* **TASK REQUIREMENTS**
Copy every entry below, exactly and in full.

Saved entries
★ ★ ★ ★ ★ ★ ★
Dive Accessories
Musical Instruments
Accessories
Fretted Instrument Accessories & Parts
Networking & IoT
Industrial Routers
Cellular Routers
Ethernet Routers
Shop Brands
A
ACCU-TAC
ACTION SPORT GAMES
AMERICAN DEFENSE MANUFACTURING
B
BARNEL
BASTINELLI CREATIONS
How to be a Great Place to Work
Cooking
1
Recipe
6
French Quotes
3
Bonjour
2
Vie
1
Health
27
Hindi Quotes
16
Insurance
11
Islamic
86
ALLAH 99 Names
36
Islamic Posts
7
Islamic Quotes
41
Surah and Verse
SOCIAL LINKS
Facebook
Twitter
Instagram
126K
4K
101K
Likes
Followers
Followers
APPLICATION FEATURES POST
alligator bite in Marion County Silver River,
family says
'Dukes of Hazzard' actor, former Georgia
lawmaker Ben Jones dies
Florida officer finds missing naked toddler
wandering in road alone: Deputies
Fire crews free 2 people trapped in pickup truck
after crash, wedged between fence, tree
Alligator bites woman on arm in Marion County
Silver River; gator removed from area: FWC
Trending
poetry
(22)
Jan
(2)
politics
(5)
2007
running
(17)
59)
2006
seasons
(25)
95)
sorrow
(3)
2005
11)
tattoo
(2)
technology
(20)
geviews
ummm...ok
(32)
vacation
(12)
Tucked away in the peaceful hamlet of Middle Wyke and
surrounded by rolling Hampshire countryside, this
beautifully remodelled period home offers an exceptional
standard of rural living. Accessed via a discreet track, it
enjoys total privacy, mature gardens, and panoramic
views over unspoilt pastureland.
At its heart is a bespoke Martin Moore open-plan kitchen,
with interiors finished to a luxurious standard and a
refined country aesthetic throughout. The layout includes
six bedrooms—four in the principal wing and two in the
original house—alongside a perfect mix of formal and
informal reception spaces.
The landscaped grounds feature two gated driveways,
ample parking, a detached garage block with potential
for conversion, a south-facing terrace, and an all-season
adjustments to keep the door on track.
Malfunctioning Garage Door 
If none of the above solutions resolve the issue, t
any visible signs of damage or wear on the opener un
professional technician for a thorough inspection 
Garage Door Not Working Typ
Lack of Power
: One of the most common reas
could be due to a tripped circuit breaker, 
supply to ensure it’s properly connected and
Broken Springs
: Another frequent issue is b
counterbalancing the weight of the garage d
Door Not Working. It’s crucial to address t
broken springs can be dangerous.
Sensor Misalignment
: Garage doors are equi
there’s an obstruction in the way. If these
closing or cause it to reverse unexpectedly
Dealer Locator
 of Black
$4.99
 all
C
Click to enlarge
★ ★ ★ ★ ★ ★ ★
* **ANSWER TO THE EXERCISE**
Dive Accessories
Musical Instruments
Accessories
Fretted Instrument Accessories & Parts
Networking & IoT
Industrial Routers
Cellular Routers
Ethernet Routers
Shop Brands
A
ACCU-TAC
ACTION SPORT GAMES
AMERICAN DEFENSE MANUFACTURING
B
BARNEL
BASTINELLI CREATIONS
How to be a Great Place to Work
Cooking
1
Recipe
6
French Quotes
3
Bonjour
2
Vie
1
Health
27
Hindi Quotes
16
Insurance
11
Islamic
86
ALLAH 99 Names
36
Islamic Posts
7
Islamic Quotes
41
Surah and Verse
SOCIAL LINKS
Facebook
Twitter
Instagram
126K
4K
101K
Likes
Followers
Followers
APPLICATION FEATURES POST
alligator bite in Marion County Silver River,
family says
'Dukes of Hazzard' actor, former Georgia
lawmaker Ben Jones dies
Florida officer finds missing naked toddler
wandering in road alone: Deputies
Fire crews free 2 people trapped in pickup truck
after crash, wedged between fence, tree
Alligator bites woman on arm in Marion County
Silver River; gator removed from area: FWC
Trending
poetry
(22)
Jan
(2)
politics
(5)
2007
running
(17)
59)
2006
seasons
(25)
95)
sorrow
(3)
2005
11)
tattoo
(2)
technology
(20)
geviews
ummm...ok
(32)
vacation
(12)
Tucked away in the peaceful hamlet of Middle Wyke and
surrounded by rolling Hampshire countryside, this
beautifully remodelled period home offers an exceptional
standard of rural living. Accessed via a discreet track, it
enjoys total privacy, mature gardens, and panoramic
views over unspoilt pastureland.
At its heart is a bespoke Martin Moore open-plan kitchen,
with interiors finished to a luxurious standard and a
refined country aesthetic throughout. The layout includes
six bedrooms—four in the principal wing and two in the
original house—alongside a perfect mix of formal and
informal reception spaces.
The landscaped grounds feature two gated driveways,
ample parking, a detached garage block with potential
for conversion, a south-facing terrace, and an all-season
adjustments to keep the door on track.
Malfunctioning Garage Door 
If none of the above solutions resolve the issue, t
any visible signs of damage or wear on the opener un
professional technician for a thorough inspection 
Garage Door Not Working Typ
Lack of Power
: One of the most common reas
could be due to a tripped circuit breaker, 
supply to ensure it’s properly connected and
Broken Springs
: Another frequent issue is b
counterbalancing the weight of the garage d
Door Not Working. It’s crucial to address t
broken springs can be dangerous.
Sensor Misalignment
: Garage doors are equi
there’s an obstruction in the way. If these
closing or cause it to reverse unexpectedly
Dealer Locator
 of Black
$4.99
 all
C
Click to enlarge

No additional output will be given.